Ancora una volta sono in viaggio, e come sempre mi sono dato uno scopo; questa volta si tratta di prendere alla leggera e sorridere di quello che capita, qualsiasi cosa capiti.


Viaggiare può essere di enorme stimolo alla presenza, poiché si è sottoposti a impressioni insolite e, quando ci si dà un esercizio, queste condizioni insolite faciliteranno la sua esecuzione, poiché il flusso di eventi abituali che ci trattiene nel sonno sarà minore.

Per poter sorridere di quello che capita, occorre che ‘Sergio’, con le sue opinioni, gusti e preferenze, si metta da parte - dato che una buona quantità di eventi a lui non saranno graditi.


Questo è il morire prima di morire. Perché ‘io’ possa sorridere di qualcosa, ‘Sergio’ deve essere sepolto da qualche parte.


Ieri, mentre camminavo per strada, una ragazza di fianco a me è salita allegramente su un autobus, mostrando l’enorme scritta che aveva nella schiena della felpa: “THE END.”


Ho sorriso, ma con difficoltà, dato che in quest’ultimo periodo ho visto diverse maglie con riferimento alla morte: una in un posto improbabile, al mercato dei fiori in India, che diceva: “Ricorda che polvere sei e polvere ritornerai”; un’altra, di fronte al portone di casa mia, troppo privata nel suo lugubre suggerimento perché possa riportarla qui, parlava di una tomba.

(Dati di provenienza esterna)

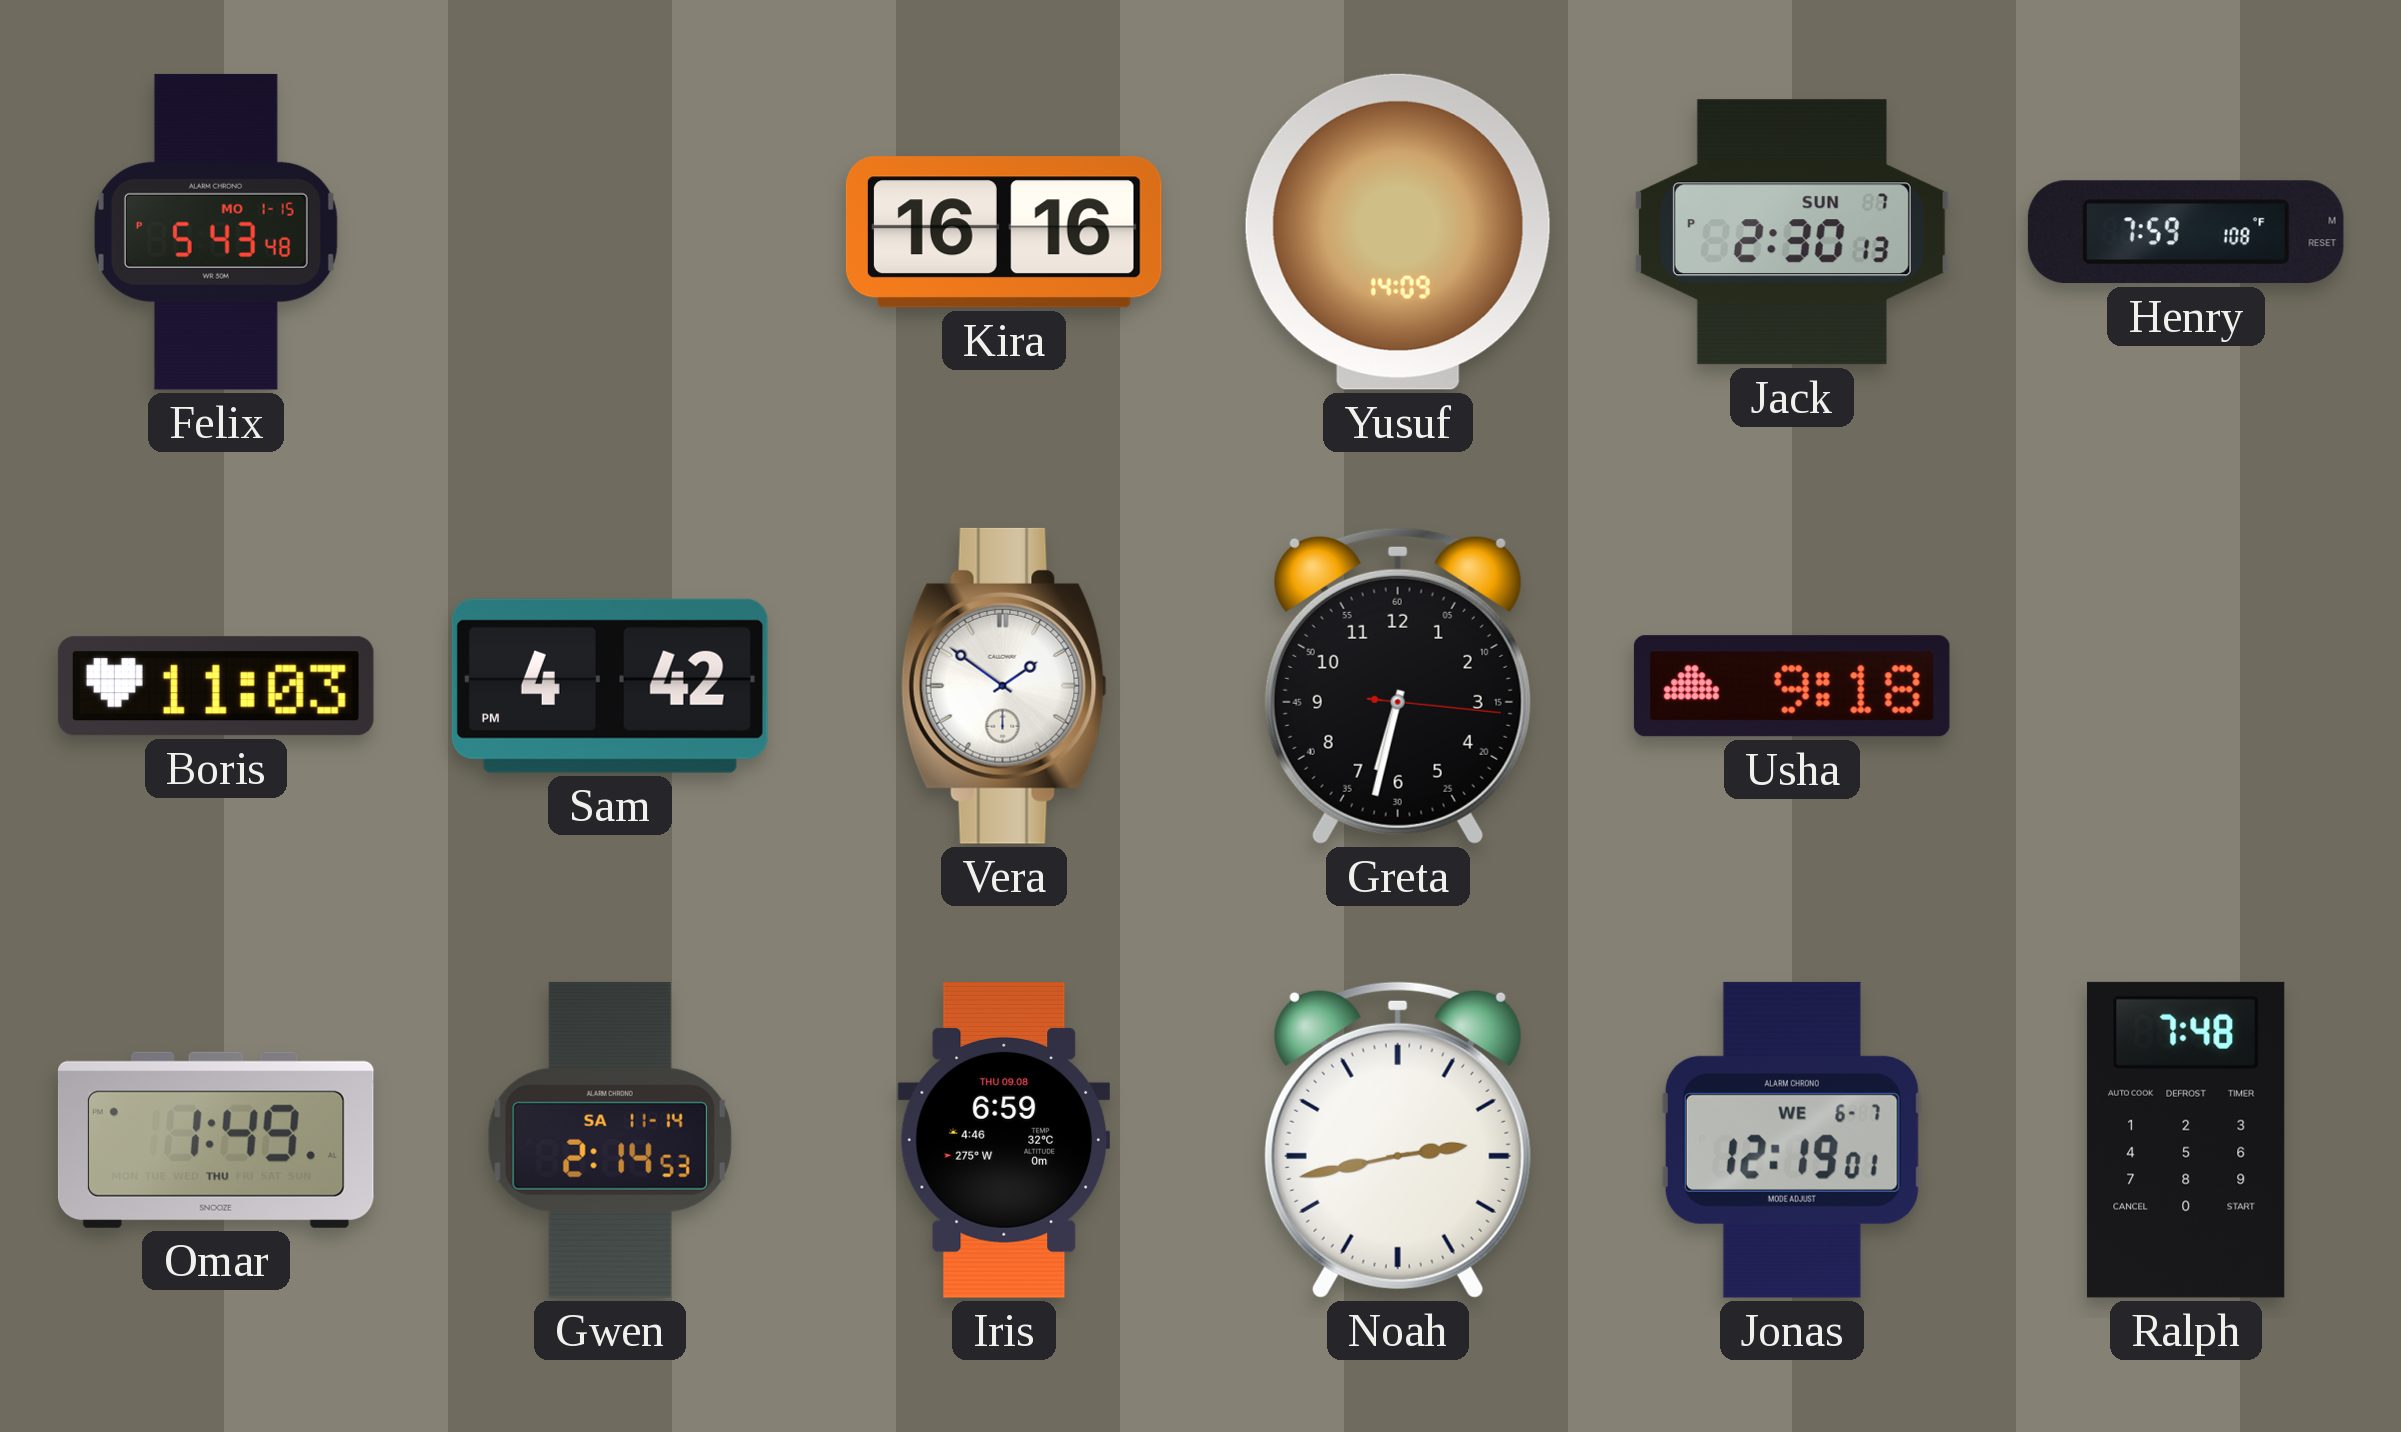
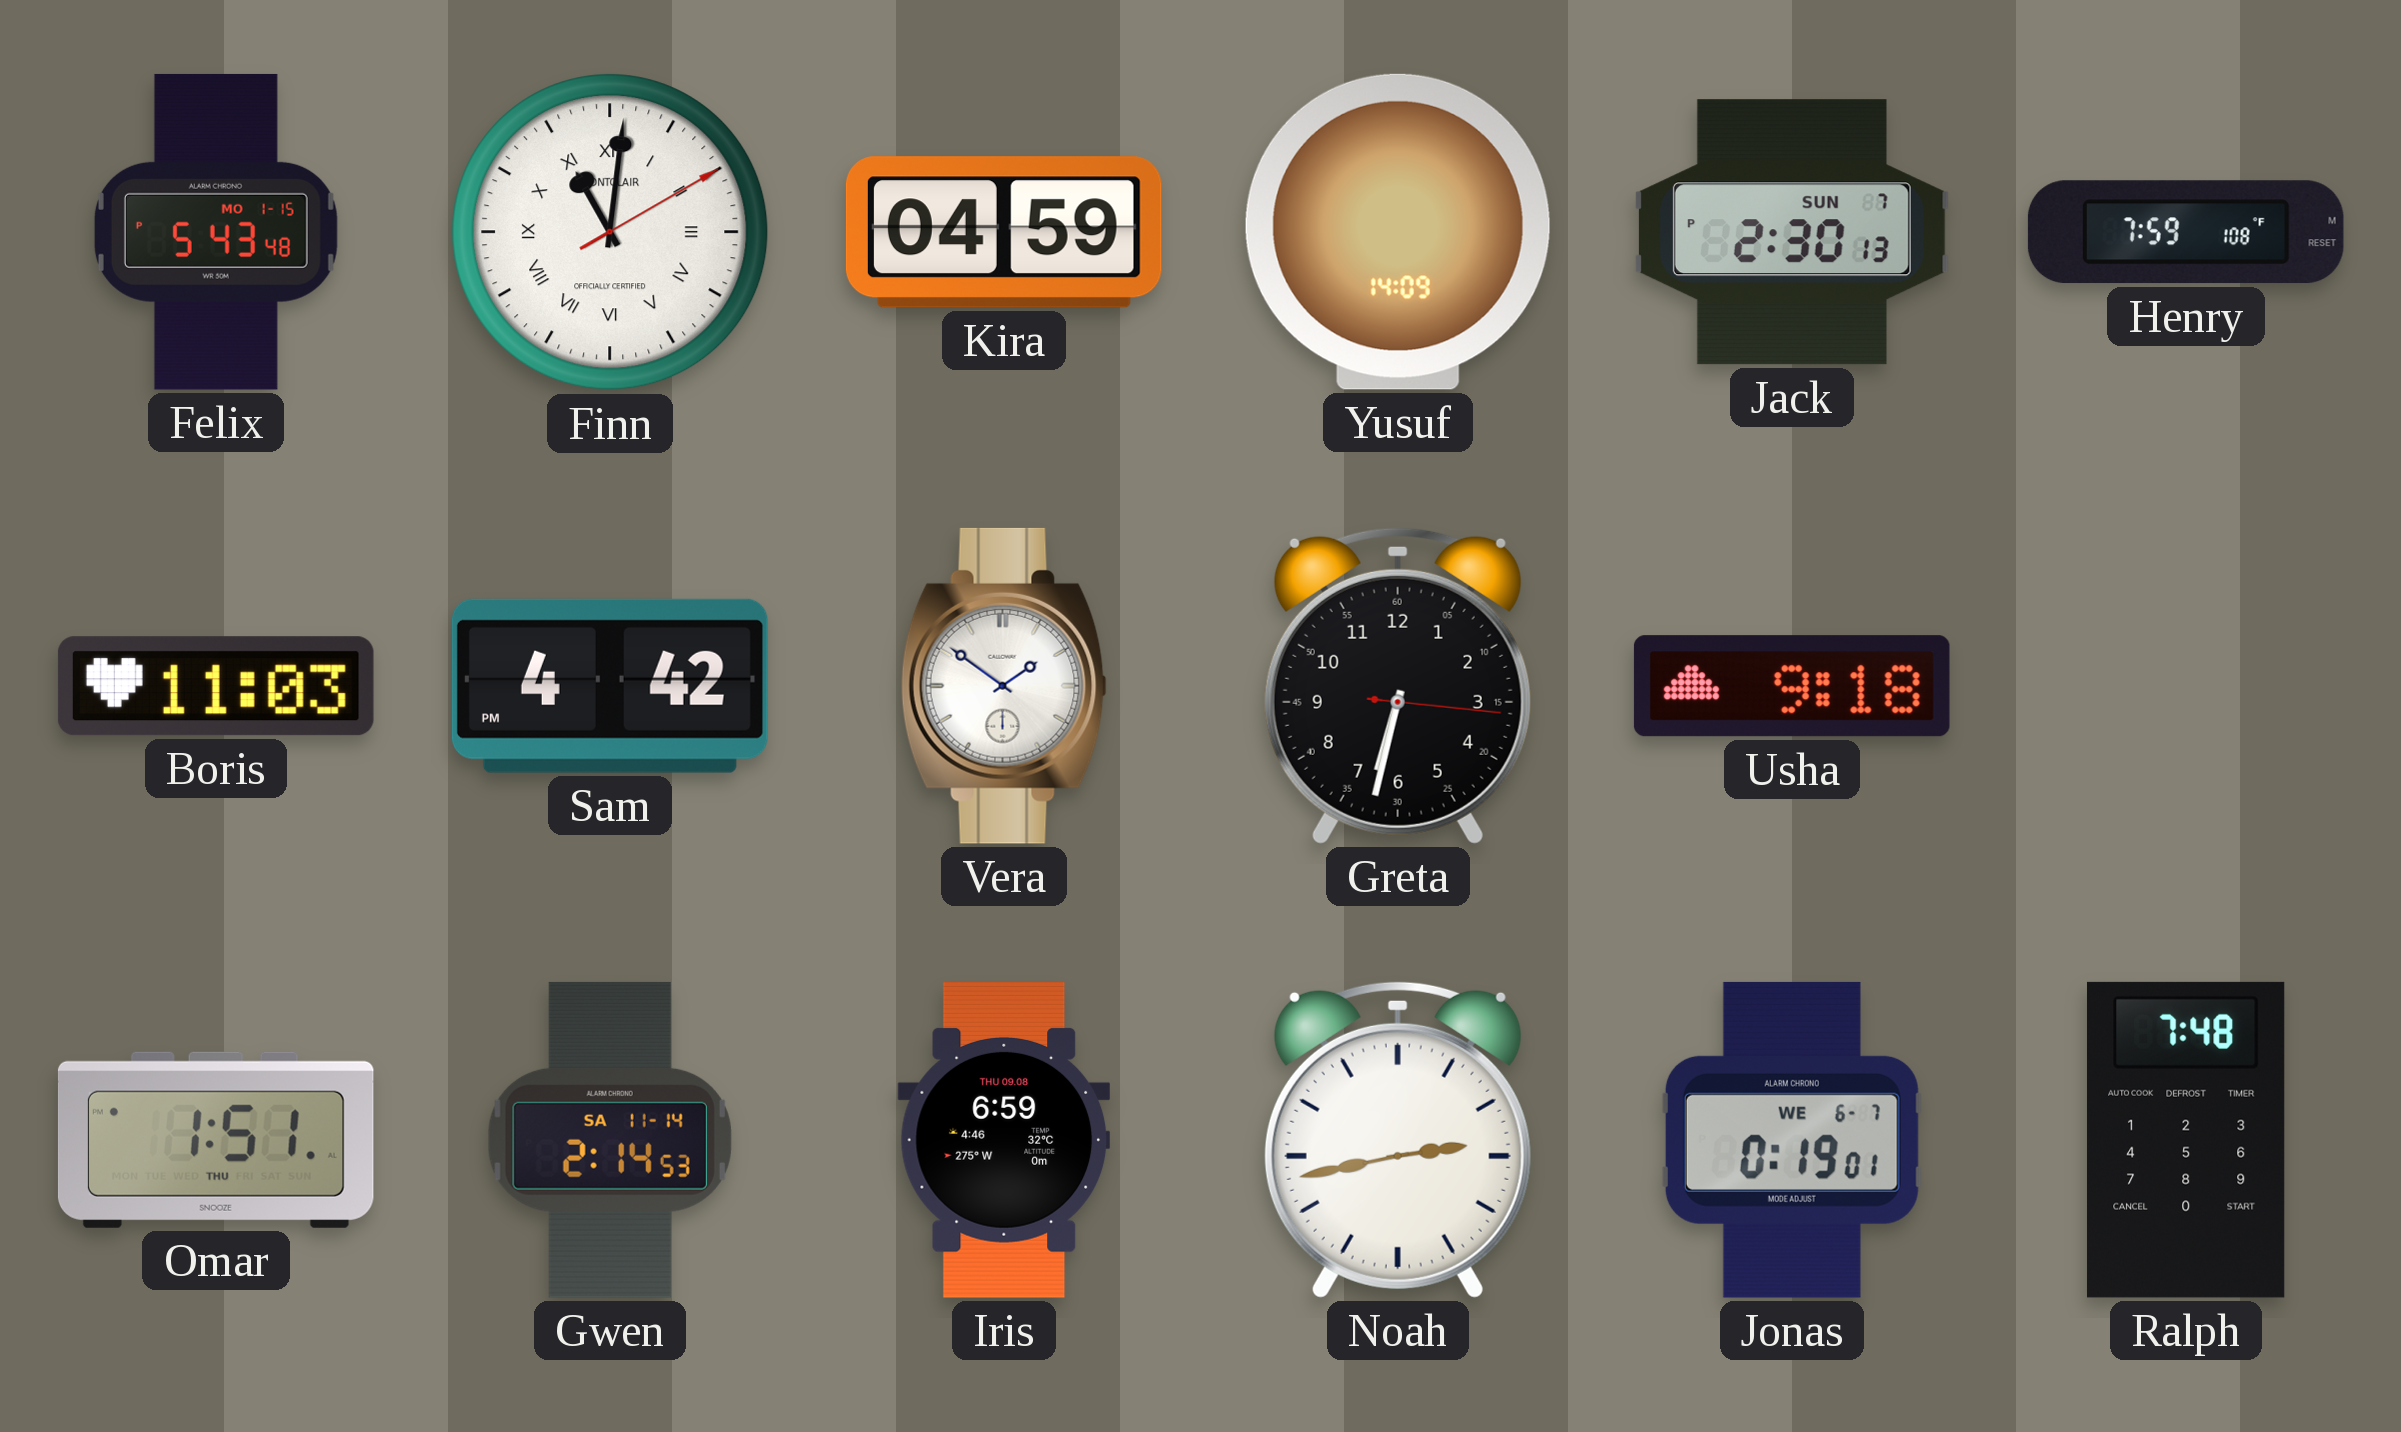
Finn: none -> 11:01
Kira: 16:16 -> 04:59
Omar: 1:49 -> 1:51
Jonas: 12:19 -> 0:19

Inoltre in quest’ultimo periodo diversi amici studenti sono morti. L’ultimo, pochi giorni fa, è stato una figura illuminante in diversi momenti della mia storia di studente. Non ci frequentavamo, vivevamo in continenti diversi, ma è come se ‘qualcuno’ lo avesse posto davanti a me in quattro o cinque momenti chiave della mia storia, per segnare certi punti di svolta. Ora che la sua esistenza terrena è terminata, posso vedere questa sequenza regolare di eventi.

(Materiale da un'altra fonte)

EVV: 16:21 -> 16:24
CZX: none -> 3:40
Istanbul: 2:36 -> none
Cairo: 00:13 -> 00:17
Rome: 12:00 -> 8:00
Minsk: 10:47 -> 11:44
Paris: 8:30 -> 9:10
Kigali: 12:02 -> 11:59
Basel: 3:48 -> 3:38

Proprio perché sono uno studente - e le mie scelte sono condizionate dal mio scopo di risvegliarmi - le circostanze della mia vita sono quanto mai incerte. Benedico e ringrazio questa incertezza, che mi sembra un lusso garantito a pochissimi, mi appare come la libertà di diventare quello che sono e mi dà fiducia riguardo agli eventi che sono stati predisposti per me con tanto amore, anche se a volte difficili da accettare. Vedo attorno a me tante persone con un percorso tracciato e ‘regolare’, ma mi è anche chiaro che questo percorso è artificiale e slegato dalla loro essenza, semplicemente condizionato da aspetti contingenti e pratici: il luogo dove si è nati, le persone che ci gravitano intorno, il mestiere che ci è capitato di fare e così via. Da qualche parte, lontano da questa rassicurante routine, sta il loro vero destino.


Mi vengono in mente quelle che si dice siano state le ultime parole di Plotino: “Restituisco ciò che è divino in me a ciò che è divino nell’universo.”


Non credo sia necessario aspettare il momento della morte fisica per realizzare questa unione impersonale e divina. Può essere fatto ora, se soltanto ‘Sergio’ si mette da parte.